LIVORNO. Cathy Zoi (nella foto), la presidente di Alliance for climate protection, il gruppo ambientalista fondato da Al Gore, ha detto durante un’audizione della commissione parlamentare Usa per l´indipendenza energetica e il global warming che non ci sono ostacoli tecnologici o di altra natura sulla strada dell´energia pulita. L´obiettivo di produrre, entro 10 anni, tutta l´energia elettrica degli Usa partendo da fonti rinnovabili sarebbe ambizioso, ma raggiungibile.

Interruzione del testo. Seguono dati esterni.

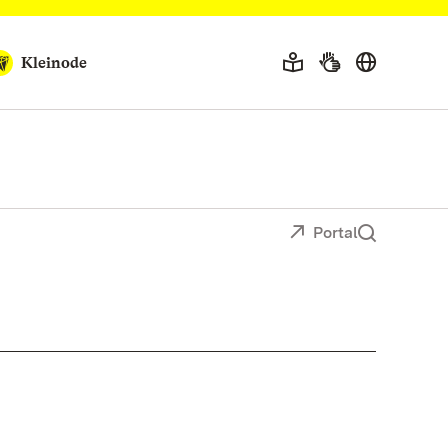
Kleinode
Portal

«Molti americani hanno difficoltà a riflettere sul nostro futuro energetico - ha detto la Zoi - in gran parte perché il loro presente energetico è una vera sfida. Ma restare a guardare il nostro presente è un invito a sostenere prezzi più elevati. La sfida di Al Gore richiederà un triplice sforzo che coinvolga efficienza energetica, energie rinnovabili ed un adeguamento della rete elettrica nazionale. Le tecnologie esistenti sono già in grado di ridurre del 20% la media dei consumi energetici delle famiglie. il costo per raggiungere l´obiettivo del clean power sarebbe in gran parte assorbito da risorse private. Se le politiche pubbliche ricompenseranno la riduzione globale dell´inquinamento e del global warming, il capitale privato si indirizzerà verso le soluzioni per l´energia pulita».

La soluzione potrebbe essere quella dell´energia autoprodotta e distribuita localmente. Secondo la presidente di Alliance for climate protection, una rete elettrica "smart" potrebbe essere la spina dorsale di un moderno sistema energetico, capace di spostare la produzione di energia elettrica da luoghi remoti e ricchi di risorse alle aree nelle quali l´energia viene consumata. Un sistema che dovrebbe contenere una distribuzione intelligente per consentire ai consumatori di vendere ai gestori della rete l´energia elettrica prodotta (come succede già in Europa) oppure di immagazzinarla per far andare le loro auto elettriche.

Greg Yurek, amministratore delegato dell´ American soperconductor corp, ha detto ai parlamentari Usa che i cavi superconduttori prodotti dalla sua azienda «possono trasportare una potenza elettrica superiore di 10 volte a quella dei tradizionali fili di rame. Questi fili hanno il potenziale per poter raddoppiare la power capacity delle turbine eoliche. Una rete elettrica modernizzata con cavi superconduttori ed altre tecnologie energetiche potranno fornire la potenza necessaria per realizzare un´ampia rete di rifornimento per i veicoli elettrici».